Regarding the composition of bladder stones in that study, the ammonium acid urate was found in 27% of stones, struvite in 27%, calcium carbonate in 22%, calcium oxalate in 13%, calcium phosphate in 9%, and pure uric acid in 4%. The authors assumed that a low and fixed urinary pH at the time of stone formation, coupled with low urine volume, was the mechanism responsible for the development of endemic stones composed of ammonium acid urate, which have almost disappeared in the Western world, probably as a result of a balanced diet. ⁸ On the other hand, the prospective evaluation of this reasonable number of relatively young children adds to the strength of our study.

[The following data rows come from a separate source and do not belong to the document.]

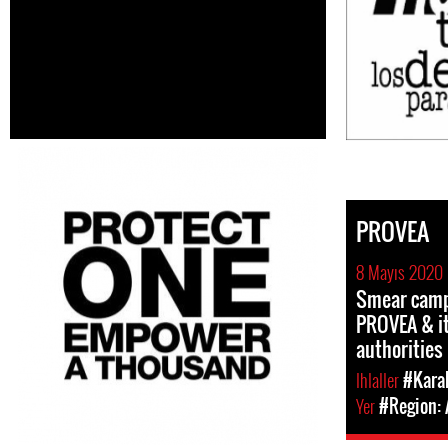
PROVEA
8 Mayıs 2020
Smear camp
PROVEA & it
authorities
Ihlaller
#Kara
Yer
#Region: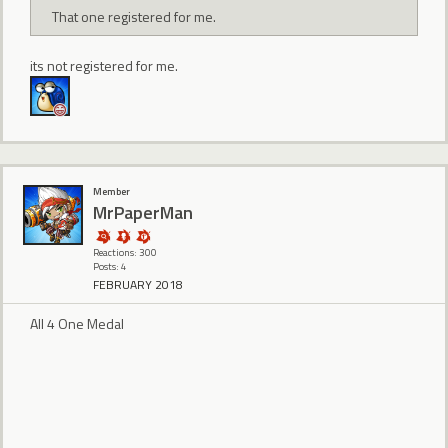
That one registered for me.
its not registered for me.
Member
MrPaperMan
Reactions: 300
Posts: 4
FEBRUARY 2018
All 4 One Medal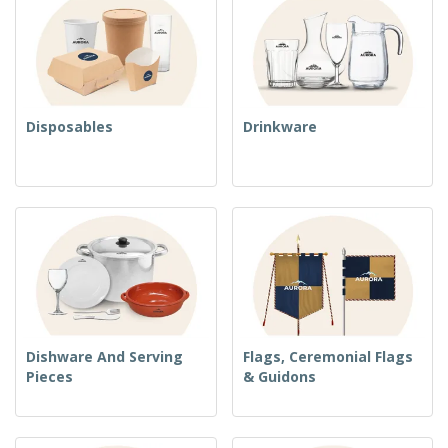
Disposables
Drinkware
Dishware And Serving
Flags, Ceremonial Flags
Pieces
& Guidons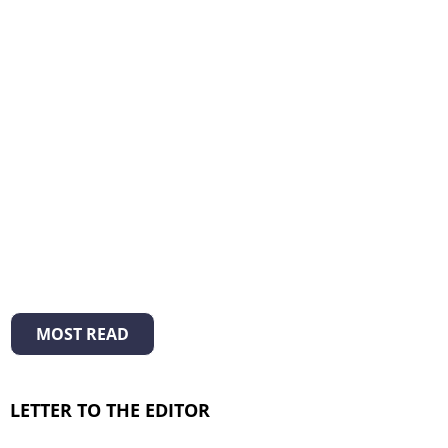
MOST READ
LETTER TO THE EDITOR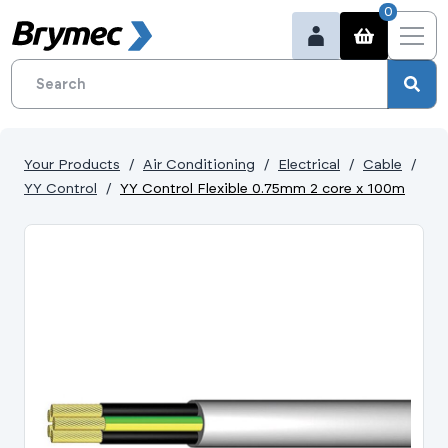
0
Your Products
Air Conditioning
Electrical
Cable
YY Control
YY Control Flexible 0.75mm 2 core x 100m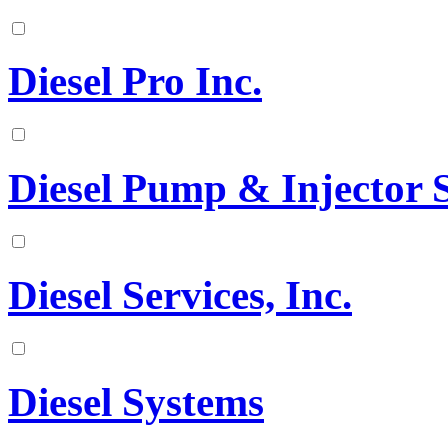
Diesel Pro Inc.
Diesel Pump & Injector S
Diesel Services, Inc.
Diesel Systems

Because the size of stones in our study was <4 cm, other methods of intervention including PCCL and OC should be compared with CL in bladder stones >4 cm. This comparison is also needed in infants and in children with reconstructed bladder.

Conclusion

Ho:YAG CL is a safe and successful minimally invasive treatment option for bladder stones in children with the advantages of the lack of any scar and the short hospital stay. The success rate was 100% without development of any complications or recurrence. It should be the preferred treatment for bladder calculi up to 4 cm.